INPUT DATA:
☆ ☆ ☆

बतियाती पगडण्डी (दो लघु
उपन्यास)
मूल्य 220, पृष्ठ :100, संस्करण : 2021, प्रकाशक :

☆ ☆ ☆

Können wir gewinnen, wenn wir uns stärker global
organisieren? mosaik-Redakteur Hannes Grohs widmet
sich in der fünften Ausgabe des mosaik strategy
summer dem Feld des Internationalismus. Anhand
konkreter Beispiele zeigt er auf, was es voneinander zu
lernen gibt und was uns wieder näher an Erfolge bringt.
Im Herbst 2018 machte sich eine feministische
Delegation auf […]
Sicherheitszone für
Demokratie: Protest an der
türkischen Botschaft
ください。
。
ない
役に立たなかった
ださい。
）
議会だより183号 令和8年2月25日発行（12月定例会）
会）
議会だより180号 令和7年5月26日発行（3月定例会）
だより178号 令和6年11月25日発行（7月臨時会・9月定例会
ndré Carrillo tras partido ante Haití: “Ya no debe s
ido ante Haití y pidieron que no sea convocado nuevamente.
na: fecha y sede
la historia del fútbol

☆ ☆ ☆

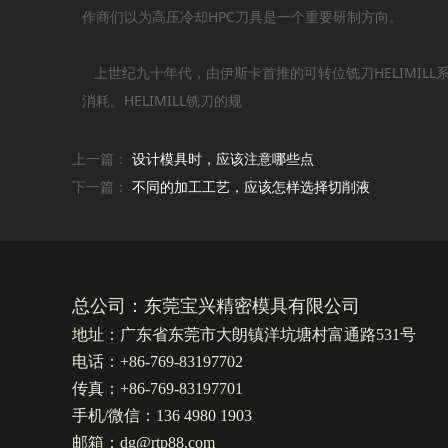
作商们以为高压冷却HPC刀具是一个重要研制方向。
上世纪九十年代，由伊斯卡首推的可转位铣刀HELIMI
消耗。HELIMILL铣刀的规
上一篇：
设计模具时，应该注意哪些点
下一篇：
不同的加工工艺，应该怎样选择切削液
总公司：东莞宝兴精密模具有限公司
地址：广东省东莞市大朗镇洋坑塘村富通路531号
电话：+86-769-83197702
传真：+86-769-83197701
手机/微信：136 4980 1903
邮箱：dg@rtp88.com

☆ ☆ ☆

TO DO: Lines with "mosaik" in them are what the answer must contain; copy each from the records above.

PROBLEM SOLUTION:
organisieren? mosaik-Redakteur Hannes Grohs widmet
sich in der fünften Ausgabe des mosaik strategy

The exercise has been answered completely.